# Task prompt
In this exercise, the entries below are to be transcribed exactly, line by line.

Extracted page text data:
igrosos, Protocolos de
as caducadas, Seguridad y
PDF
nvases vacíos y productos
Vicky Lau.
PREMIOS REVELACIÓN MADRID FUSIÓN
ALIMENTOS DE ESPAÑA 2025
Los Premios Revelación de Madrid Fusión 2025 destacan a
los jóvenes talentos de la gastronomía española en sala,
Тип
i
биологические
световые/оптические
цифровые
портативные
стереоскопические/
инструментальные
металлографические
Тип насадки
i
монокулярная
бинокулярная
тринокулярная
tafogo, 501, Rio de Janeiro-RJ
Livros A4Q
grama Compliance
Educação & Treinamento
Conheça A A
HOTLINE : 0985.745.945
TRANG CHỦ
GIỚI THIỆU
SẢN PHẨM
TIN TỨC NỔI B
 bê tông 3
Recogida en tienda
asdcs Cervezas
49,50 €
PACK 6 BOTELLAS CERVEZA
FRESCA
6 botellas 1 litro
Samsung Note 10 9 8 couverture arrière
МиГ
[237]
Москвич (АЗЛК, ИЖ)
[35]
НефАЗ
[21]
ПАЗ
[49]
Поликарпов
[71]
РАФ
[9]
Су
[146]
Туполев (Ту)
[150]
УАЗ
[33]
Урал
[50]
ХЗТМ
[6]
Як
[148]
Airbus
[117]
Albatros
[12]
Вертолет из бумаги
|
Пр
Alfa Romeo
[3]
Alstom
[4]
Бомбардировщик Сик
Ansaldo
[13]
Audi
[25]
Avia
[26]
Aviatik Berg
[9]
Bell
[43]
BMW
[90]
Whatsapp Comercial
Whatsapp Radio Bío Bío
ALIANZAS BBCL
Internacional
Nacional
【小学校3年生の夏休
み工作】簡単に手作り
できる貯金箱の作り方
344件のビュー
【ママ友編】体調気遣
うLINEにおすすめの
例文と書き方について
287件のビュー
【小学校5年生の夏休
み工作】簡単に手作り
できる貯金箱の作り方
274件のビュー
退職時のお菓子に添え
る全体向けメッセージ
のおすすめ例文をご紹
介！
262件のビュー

# Written answer
igrosos, Protocolos de
as caducadas, Seguridad y
PDF
nvases vacíos y productos
Vicky Lau.
PREMIOS REVELACIÓN MADRID FUSIÓN
ALIMENTOS DE ESPAÑA 2025
Los Premios Revelación de Madrid Fusión 2025 destacan a
los jóvenes talentos de la gastronomía española en sala,
Тип
i
биологические
световые/оптические
цифровые
портативные
стереоскопические/
инструментальные
металлографические
Тип насадки
i
монокулярная
бинокулярная
тринокулярная
tafogo, 501, Rio de Janeiro-RJ
Livros A4Q
grama Compliance
Educação & Treinamento
Conheça A A
HOTLINE : 0985.745.945
TRANG CHỦ
GIỚI THIỆU
SẢN PHẨM
TIN TỨC NỔI B
 bê tông 3
Recogida en tienda
asdcs Cervezas
49,50 €
PACK 6 BOTELLAS CERVEZA
FRESCA
6 botellas 1 litro
Samsung Note 10 9 8 couverture arrière
МиГ
[237]
Москвич (АЗЛК, ИЖ)
[35]
НефАЗ
[21]
ПАЗ
[49]
Поликарпов
[71]
РАФ
[9]
Су
[146]
Туполев (Ту)
[150]
УАЗ
[33]
Урал
[50]
ХЗТМ
[6]
Як
[148]
Airbus
[117]
Albatros
[12]
Вертолет из бумаги
|
Пр
Alfa Romeo
[3]
Alstom
[4]
Бомбардировщик Сик
Ansaldo
[13]
Audi
[25]
Avia
[26]
Aviatik Berg
[9]
Bell
[43]
BMW
[90]
Whatsapp Comercial
Whatsapp Radio Bío Bío
ALIANZAS BBCL
Internacional
Nacional
【小学校3年生の夏休
み工作】簡単に手作り
できる貯金箱の作り方
344件のビュー
【ママ友編】体調気遣
うLINEにおすすめの
例文と書き方について
287件のビュー
【小学校5年生の夏休
み工作】簡単に手作り
できる貯金箱の作り方
274件のビュー
退職時のお菓子に添え
る全体向けメッセージ
のおすすめ例文をご紹
介！
262件のビュー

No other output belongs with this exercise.